Well i have been working on this loft since memorial weekend, and its finally almost finished. I just have a few minor touch ups left but the birds are loving it. Let me know what you all think.


----------



## Deluhathol (Jan 26, 2009)

and more pics


----------



## RodSD (Oct 24, 2008)

It looks nice. I have always recommended some vents on bottom front though for cooling. It is just me. On a very hot weather it helps a lot. And it helps dry the loft floor, too.


----------



## kbbigman (Jun 4, 2009)

Sure looks like you have put a lot of hard work in there, well done!! The birds look more than happy.


----------



## adamant (Apr 16, 2009)

nice clean job. the gray feeder mounted on the wall.. is that for your grit?


----------



## birds+me=happy (May 21, 2009)

Awsome loft! I see you have a couple of different breeds in there........they look nice together. I see an archangle, an egyptian swift, and mabye an ice pigeon or two. again, nice loft and beautiful birds!


----------



## Kevin (May 13, 2009)

Hey Doug!

Long time no see, that loft looks great! Good job!


----------



## Deluhathol (Jan 26, 2009)

Thanks everyone. It was kinda a pain to build by myself but in all I love it. The birds have lots of room to fly around. The grey thing on the wall is actually for water. But I had to put one on the floor as well considering one of my pair of lahore have their wings clipped.
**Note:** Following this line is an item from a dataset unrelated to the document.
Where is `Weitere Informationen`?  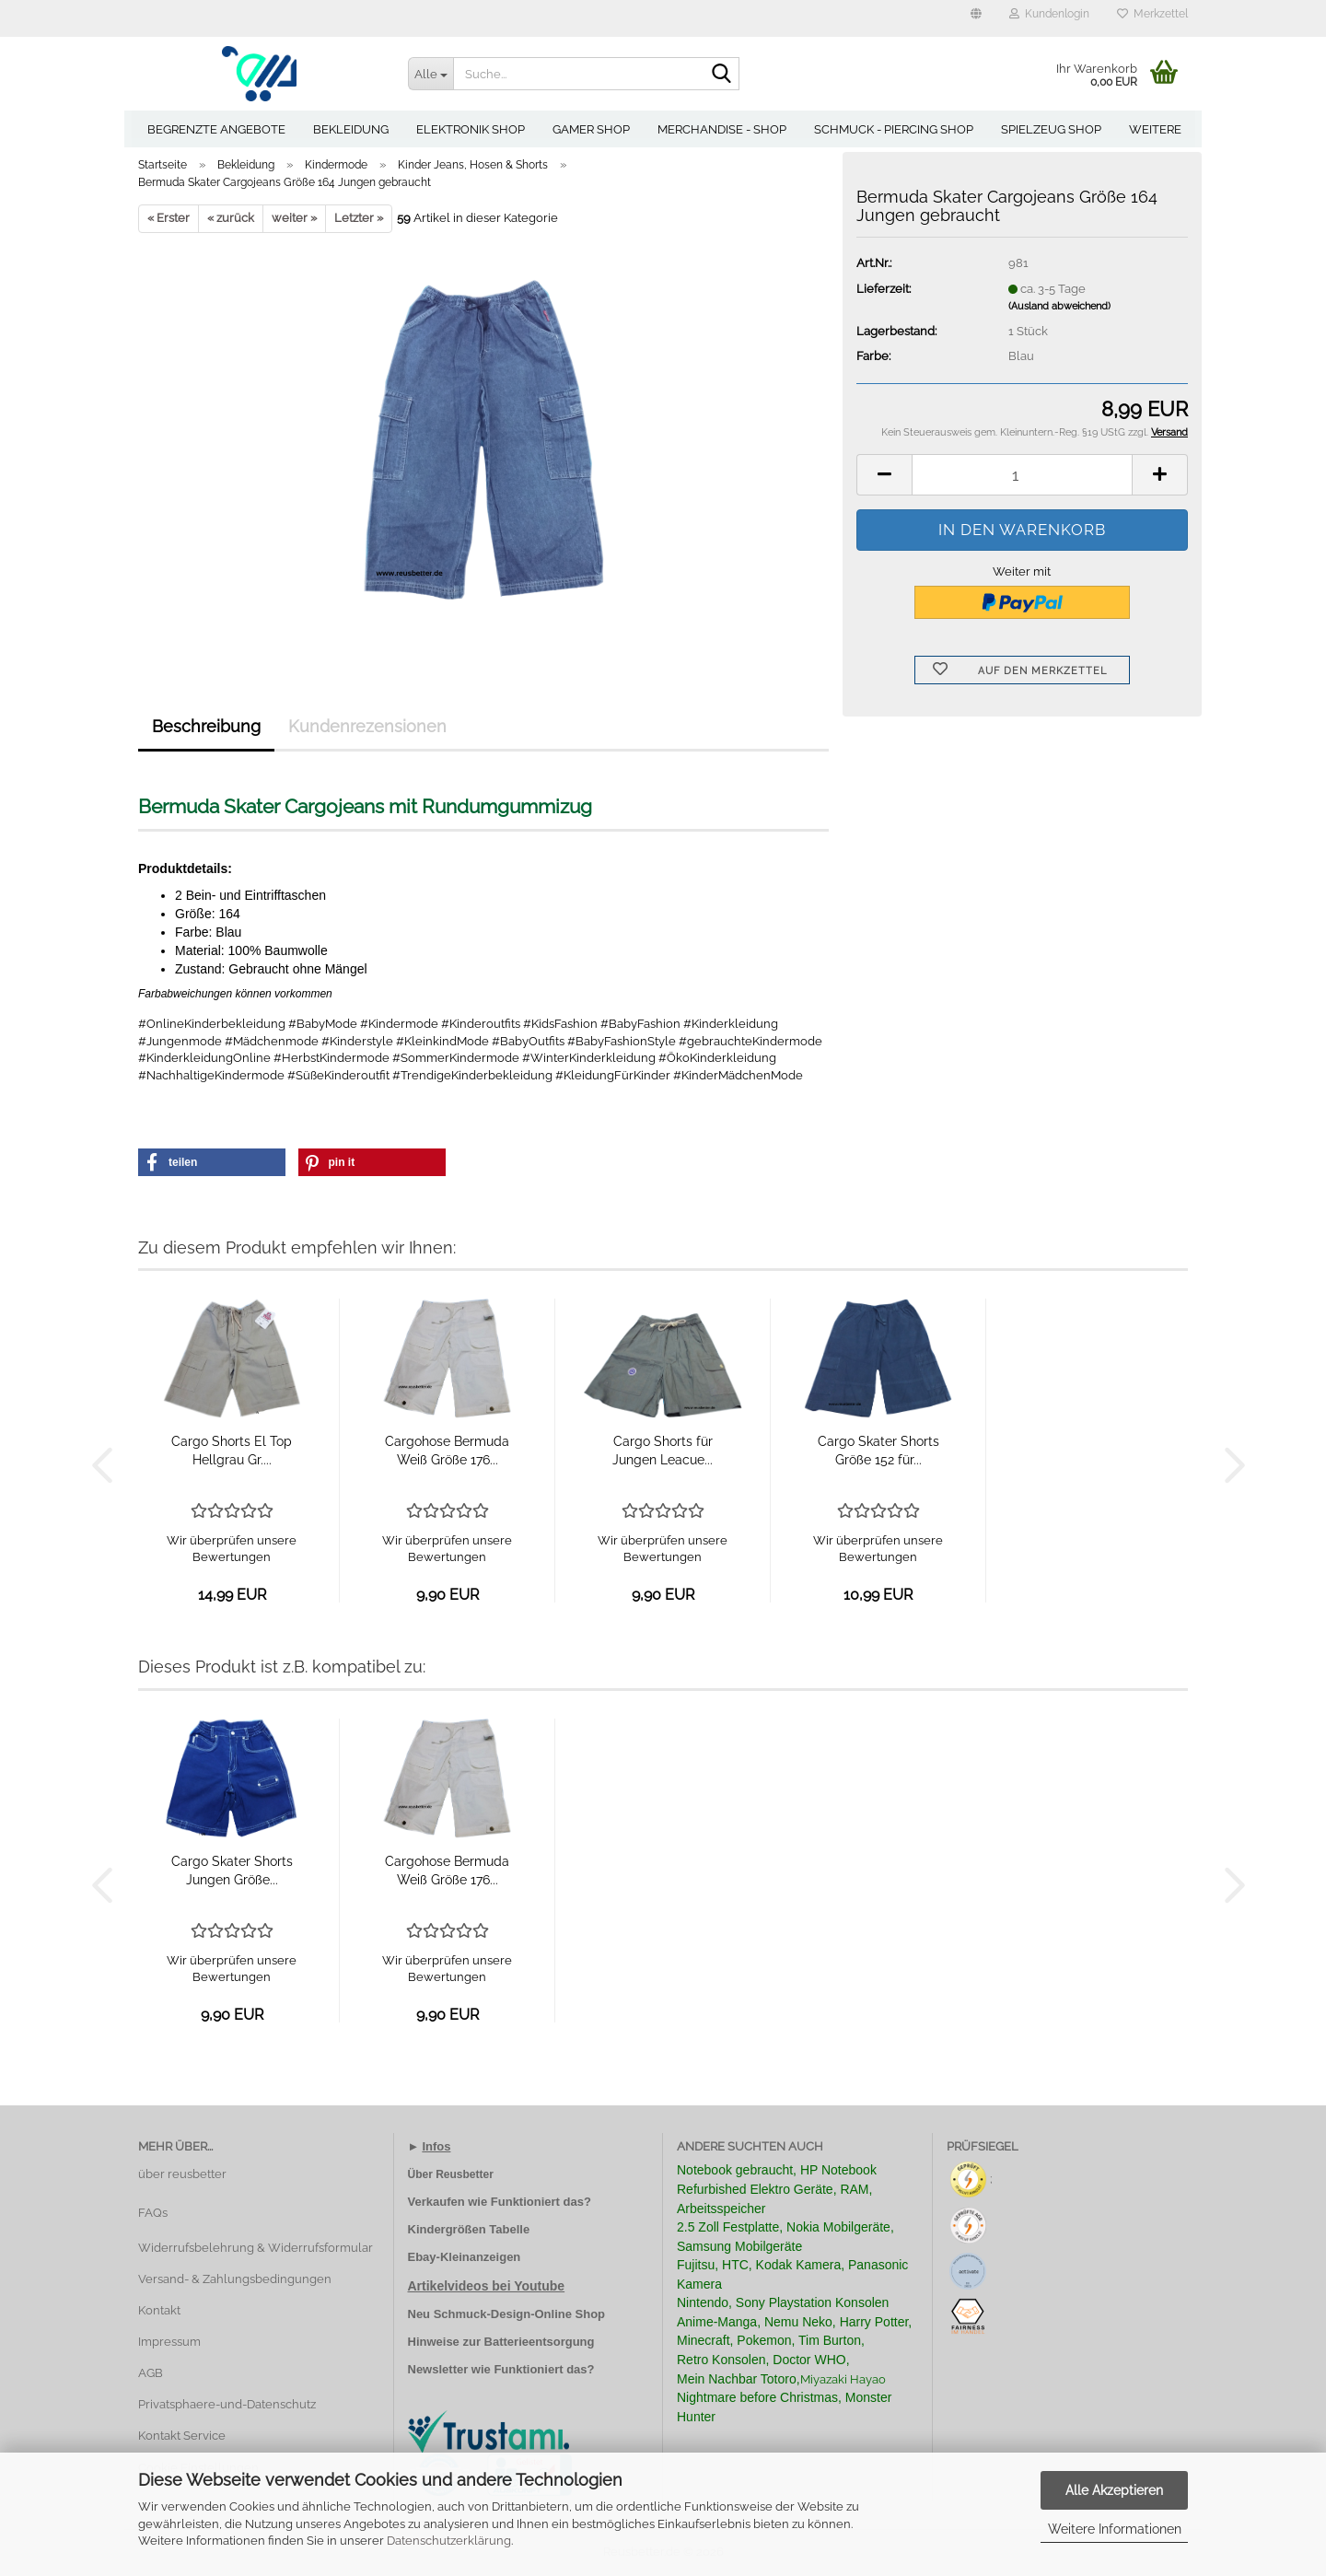 Weitere Informationen is located at coordinates (1114, 2529).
Hey there Kevin. How did those kit box plans work out for you?


----------



## Kevin (May 13, 2009)

Hey,

I haven't had the time to actually build it yet, and I'm still waiting for permission and stuff. But I've read it over and over and it's really well instructed. Thanks a lot!


----------



## Lovebirds (Sep 6, 2002)

That is a VERY nice looking loft. You did a great job. I hear ya about building it alone. My husband and I built both of ours. It was quite a job. I never want to do it again.


----------



## birds+me=happy (May 21, 2009)

Lovebirds said:


> That is a VERY nice looking loft. You did a great job. I hear ya about building it alone. My husband and I built both of ours. It was quite a job. I never want to do it again.


I would. I love constructing and building stuff. Specially when it's for the pigeons.


----------



## della (Jan 29, 2009)

Looks marvellous! What lucky birds!


----------



## g0ldenb0y55 (Dec 23, 2008)

Great job on the loft! Your birds look very happy in their new home.

You might want to put vents at the bottom of the loft to get a good healthy flow of air running through the loft. Not a draft! but a consistent airflow. The bottom vents will allow fresh air to come through and spread upwards throughout the loft and out the top. Good clean air/oxygen is one of the keys to a healthy loft.


----------



## Deluhathol (Jan 26, 2009)

Im going to be installing the vents this weekend


----------



## bluebirdsnfur (Jan 20, 2009)

Very, very nice. Nice color choice and birds look pretty happy in there too.


----------



## JT (Mar 25, 2009)

Looks great and I absolutely love your pigeon collection! Good job


----------



## Guest (Jun 21, 2009)

your loft looks great now you can truely enjoy your birds


----------



## ThePigeonKid (Jan 15, 2009)

That is a VERY nice looking loft.  You did a great job.


----------



## Deluhathol (Jan 26, 2009)

Nest Boxes are all finished. I have 30 nest boxes all together in the breeder section. Now I get to start working on all the perches for the young bIrd section.


----------